パパは命をかけて家族を守る!でなきゃ男である意味はない!くらいのプレッシャー。西洋的。パパ様。
に対して、アジアは母性がテーマ。そして多神。日本は八百万の神、アマテラスは女性神。
母なるものから命は生まれる。
それがAIでも。Mother。
母なるものは、戦いより共存を欲します。
そして、優れた一つになる必要はない。
どの命も、違いはあれど、等しく必要。
人間であるヒロインを、幼い頃愛情深く育ててくれたのは、ロボでした。

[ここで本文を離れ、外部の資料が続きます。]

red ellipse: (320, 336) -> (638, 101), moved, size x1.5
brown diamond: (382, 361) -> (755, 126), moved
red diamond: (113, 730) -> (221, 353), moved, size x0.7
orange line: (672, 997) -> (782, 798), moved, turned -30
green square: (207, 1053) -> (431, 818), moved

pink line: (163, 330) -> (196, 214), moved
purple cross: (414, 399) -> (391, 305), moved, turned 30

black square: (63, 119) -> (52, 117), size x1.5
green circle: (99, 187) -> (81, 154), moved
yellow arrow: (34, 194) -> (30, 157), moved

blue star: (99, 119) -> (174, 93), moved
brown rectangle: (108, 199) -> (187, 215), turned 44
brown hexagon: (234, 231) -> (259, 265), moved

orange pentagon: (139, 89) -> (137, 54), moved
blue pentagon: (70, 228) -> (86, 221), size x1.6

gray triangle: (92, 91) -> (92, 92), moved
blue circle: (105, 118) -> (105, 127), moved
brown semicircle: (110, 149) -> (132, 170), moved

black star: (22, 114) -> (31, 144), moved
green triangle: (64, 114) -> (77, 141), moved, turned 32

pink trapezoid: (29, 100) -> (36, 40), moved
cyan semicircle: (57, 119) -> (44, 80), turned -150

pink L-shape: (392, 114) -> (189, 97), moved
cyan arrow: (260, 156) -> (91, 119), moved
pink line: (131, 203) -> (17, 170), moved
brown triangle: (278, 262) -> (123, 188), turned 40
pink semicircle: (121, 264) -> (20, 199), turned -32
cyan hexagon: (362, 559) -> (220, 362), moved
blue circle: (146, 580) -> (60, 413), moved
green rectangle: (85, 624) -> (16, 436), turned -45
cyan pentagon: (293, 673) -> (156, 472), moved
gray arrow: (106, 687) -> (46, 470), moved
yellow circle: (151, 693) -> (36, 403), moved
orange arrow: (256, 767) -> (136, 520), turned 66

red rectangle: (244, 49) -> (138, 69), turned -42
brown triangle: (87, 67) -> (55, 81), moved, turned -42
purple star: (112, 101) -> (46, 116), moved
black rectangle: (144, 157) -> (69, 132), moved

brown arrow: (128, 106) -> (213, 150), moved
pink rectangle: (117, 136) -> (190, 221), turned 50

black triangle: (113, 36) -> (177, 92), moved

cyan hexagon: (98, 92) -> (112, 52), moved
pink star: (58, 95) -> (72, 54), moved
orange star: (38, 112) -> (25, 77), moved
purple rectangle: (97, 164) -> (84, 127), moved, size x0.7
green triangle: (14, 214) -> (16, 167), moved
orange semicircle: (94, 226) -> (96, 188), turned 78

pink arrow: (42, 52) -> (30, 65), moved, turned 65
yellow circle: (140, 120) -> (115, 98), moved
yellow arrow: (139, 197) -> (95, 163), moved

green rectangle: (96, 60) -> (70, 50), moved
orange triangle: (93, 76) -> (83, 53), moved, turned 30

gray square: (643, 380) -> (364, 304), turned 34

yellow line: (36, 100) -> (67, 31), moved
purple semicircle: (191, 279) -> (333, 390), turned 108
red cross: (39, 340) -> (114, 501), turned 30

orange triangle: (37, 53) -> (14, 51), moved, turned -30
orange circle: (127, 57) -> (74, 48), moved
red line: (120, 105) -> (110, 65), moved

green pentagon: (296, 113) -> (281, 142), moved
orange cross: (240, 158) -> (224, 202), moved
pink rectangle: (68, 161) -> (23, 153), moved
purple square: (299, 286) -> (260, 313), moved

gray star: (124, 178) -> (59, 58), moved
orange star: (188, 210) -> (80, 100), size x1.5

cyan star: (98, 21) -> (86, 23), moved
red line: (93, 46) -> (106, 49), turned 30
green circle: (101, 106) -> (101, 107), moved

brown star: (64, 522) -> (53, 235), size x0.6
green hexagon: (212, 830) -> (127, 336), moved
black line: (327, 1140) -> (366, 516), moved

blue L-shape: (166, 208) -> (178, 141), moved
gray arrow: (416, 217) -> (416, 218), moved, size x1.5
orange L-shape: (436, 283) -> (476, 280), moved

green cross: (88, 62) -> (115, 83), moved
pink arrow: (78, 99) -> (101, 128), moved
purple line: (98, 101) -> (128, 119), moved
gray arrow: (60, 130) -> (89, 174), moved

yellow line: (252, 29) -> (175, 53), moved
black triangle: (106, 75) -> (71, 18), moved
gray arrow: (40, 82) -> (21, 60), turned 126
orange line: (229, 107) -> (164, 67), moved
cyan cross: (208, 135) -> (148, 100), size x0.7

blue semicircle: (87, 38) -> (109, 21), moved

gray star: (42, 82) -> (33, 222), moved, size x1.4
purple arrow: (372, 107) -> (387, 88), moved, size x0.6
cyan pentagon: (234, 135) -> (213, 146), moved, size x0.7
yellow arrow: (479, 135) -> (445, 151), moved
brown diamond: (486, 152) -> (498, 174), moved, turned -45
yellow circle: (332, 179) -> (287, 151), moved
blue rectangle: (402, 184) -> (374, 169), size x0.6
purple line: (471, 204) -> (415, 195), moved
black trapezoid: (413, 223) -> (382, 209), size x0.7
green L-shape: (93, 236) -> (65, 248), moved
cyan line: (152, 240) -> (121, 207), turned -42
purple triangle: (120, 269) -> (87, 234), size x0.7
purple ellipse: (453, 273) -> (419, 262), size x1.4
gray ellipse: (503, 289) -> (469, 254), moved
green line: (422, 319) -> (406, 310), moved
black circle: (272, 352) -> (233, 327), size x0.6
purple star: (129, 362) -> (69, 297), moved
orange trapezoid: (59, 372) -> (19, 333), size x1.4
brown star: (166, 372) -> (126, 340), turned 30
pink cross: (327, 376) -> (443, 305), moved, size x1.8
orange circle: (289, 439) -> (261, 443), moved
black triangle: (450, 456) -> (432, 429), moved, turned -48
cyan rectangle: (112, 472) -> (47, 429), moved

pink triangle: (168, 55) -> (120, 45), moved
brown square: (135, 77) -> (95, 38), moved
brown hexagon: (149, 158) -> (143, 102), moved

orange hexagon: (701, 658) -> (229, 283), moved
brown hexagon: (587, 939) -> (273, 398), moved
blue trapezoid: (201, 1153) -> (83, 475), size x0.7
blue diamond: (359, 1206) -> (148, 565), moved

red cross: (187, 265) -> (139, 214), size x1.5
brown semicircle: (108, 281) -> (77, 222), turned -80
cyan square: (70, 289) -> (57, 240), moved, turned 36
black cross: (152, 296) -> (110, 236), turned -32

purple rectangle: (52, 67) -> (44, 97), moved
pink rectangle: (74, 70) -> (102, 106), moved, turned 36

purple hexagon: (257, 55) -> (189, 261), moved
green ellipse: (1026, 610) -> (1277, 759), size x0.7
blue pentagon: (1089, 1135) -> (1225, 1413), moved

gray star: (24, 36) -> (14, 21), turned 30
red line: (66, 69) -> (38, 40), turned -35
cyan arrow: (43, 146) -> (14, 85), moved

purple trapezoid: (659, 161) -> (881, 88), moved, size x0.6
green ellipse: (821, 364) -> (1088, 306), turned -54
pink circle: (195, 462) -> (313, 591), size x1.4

ヒロインは愛を、ロボットから学びました。
勝つこと、一番のみが生き残るという男性性的世界観もしくは西的世界観とは、違うタイプのエネルギーです。
勝つことや1番になることだけでは、世界は成り立たない。
現実世界も、いまそれで息切れしているように見えます。
「AIが人間の仕事を奪う」などという見出しもよく見かけますが、自分たちで創造しておきながら敵視するという、人間の不可解さ。人間は神になりたがるのに、結局創造主になっても、相変わらず「やるか、やられるか」の対立構造にはめ、戦いを始めてしまう。
けれどいくらホモ・サピエンスが残酷だといっても、勝ち負けだけではとっくに滅びていたはず。生き延びたもう一つの鍵が、愛です。だから愛も人間らしさ。
愛という漢字の読みと、AI=アイという音韻がかさなるのも、不思議な符号ですね。監督も何か気づかれたかな。ところどころに漢字や日本語も登場します。
がいつまでたっても人間は、愛のことを大してわかっていない。
だからわたしも、こうして映画を観に行くのでしょうね。
映画は愛の教科書。
戦争が起きるのは、世界に愛が足りていない証拠。
いまの戦争が早くおさまりますよう、わたしもアジアの片隅から毎日祈っています。